Concern about defaults
There’s at least one main reason the high-yield bond market has taken such a beating. A lot of the issues originate from high-tech companies that had to pay premium interest rates to raise money. With the NASDAQ meltdown, many investors are becoming increasingly concerned about defaults-where companies are unable to meet their interest payments or even to repay principal. This would leave invests holding worthless paper.

That’s always a risk in the high-yield bond market. As a result, there has been a stampede away from tech issues in particular and, in general, from any company that doesn’t have solid, predictable cash flow.

How bad is it?
Knight points out that the high-yield bond index in the U.S. is currently yielding more than 800 basis points (eight percentage points) more than U.S. Treasury bonds. The last time the spread was that great was in September 1991, when the default rate was running at 10.5 per cent. The current default rate is 4 per cent, with Moody’s forecasting 7 per cent for this year.

The spread in Canada is only slightly less. The Merrill Lynch Global High Yield Index currently yields 13.1 per cent, which is 735 basis points over Canada bonds.

What happens next?
It could get worse before it gets better. But Knight believes we’re getting close to bottom.

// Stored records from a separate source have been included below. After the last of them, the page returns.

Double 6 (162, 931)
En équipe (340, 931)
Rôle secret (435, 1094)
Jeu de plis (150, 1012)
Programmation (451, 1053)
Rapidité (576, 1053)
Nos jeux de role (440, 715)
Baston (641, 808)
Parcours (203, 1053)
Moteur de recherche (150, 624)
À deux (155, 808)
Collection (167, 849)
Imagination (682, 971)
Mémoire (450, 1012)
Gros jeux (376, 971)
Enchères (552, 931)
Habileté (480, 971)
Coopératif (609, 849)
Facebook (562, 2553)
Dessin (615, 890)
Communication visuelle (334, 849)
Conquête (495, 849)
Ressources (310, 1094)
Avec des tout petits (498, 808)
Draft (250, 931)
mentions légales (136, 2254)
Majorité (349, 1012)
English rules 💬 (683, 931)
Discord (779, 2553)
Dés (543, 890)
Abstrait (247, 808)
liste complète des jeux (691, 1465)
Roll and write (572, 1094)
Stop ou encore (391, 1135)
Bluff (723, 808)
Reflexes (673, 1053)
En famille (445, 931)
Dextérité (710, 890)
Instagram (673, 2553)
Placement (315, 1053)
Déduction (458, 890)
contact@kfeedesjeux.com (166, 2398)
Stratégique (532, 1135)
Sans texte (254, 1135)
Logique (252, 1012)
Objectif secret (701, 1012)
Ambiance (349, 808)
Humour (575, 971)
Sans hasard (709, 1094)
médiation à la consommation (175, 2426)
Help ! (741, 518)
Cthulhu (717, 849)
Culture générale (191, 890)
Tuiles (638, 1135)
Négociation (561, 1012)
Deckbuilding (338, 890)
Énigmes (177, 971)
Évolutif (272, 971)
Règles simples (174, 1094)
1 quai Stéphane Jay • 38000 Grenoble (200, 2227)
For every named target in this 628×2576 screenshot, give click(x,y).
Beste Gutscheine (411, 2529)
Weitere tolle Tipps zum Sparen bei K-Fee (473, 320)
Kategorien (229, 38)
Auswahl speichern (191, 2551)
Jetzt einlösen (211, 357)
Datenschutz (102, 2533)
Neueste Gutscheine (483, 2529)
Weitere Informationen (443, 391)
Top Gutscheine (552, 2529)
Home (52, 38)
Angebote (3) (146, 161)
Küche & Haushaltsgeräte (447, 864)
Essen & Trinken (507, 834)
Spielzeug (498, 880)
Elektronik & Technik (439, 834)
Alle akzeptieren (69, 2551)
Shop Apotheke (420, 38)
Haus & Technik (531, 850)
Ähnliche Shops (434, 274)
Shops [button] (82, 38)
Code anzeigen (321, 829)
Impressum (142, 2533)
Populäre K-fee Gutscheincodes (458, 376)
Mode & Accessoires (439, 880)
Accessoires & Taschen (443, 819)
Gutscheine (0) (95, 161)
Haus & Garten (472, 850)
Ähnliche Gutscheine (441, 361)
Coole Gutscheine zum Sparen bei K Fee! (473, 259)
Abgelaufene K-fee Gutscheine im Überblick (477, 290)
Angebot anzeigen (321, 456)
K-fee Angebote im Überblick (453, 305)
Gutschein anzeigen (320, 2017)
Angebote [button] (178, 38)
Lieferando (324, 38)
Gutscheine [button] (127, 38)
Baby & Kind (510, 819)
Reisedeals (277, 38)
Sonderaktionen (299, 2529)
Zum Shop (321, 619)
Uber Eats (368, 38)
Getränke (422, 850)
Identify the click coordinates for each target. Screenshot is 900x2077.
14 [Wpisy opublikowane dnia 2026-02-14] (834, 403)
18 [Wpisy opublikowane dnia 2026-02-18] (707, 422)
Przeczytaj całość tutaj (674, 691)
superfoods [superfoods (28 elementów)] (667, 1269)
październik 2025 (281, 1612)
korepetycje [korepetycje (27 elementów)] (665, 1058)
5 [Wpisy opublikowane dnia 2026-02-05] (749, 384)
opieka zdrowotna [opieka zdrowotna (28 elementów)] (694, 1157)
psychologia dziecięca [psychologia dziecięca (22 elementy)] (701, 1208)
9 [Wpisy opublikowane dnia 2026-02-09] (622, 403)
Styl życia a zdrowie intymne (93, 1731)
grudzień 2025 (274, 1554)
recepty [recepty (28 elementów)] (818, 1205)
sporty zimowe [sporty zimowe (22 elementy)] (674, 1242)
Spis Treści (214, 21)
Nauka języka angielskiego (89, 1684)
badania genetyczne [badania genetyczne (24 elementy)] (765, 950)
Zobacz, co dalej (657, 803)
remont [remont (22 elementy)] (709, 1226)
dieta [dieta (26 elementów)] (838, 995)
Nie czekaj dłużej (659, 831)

He expects the U.S. Federal Reserve Board to begin lowering interest rates next year, after first shifting to a neutral stance from its present tightening bias. That will start to ease the pressure on the high-yield bond market. As well, he does not see any sign of a recession on the horizon. That would be devastating news for high-yield bonds because it would greatly increase the default risk.

Knight has been doing some homework, looking at what happened the last time spreads reached levels like this. In the year after September 30, 1991, he says the return on the U.S. high-yield bond index was 22.2 per cent. From that date, the annualized rate of return over the next five years was 13.6 per cent.

Buy low believers
Of course, back in 1991 we were just starting to emerge from a deep recession. Today, we appear to be moving into an economic slowdown – not a recession, probably, but certainly decelerating growth. So the climate is somewhat different.

Nonetheless, if you’re a believer in buy low, sell high, then the present situation does appear to present a buying opportunity – if not right away, then in the coming weeks. The high-yield bond market will turn around, as it always has in the past. What we cannot predict with certainty is the timing.

At the very least, if you hold units in a high-yield bond fund, this is not a time to be thinking about selling. We should be at the bottom or close to it. Next year, matters should start to improve.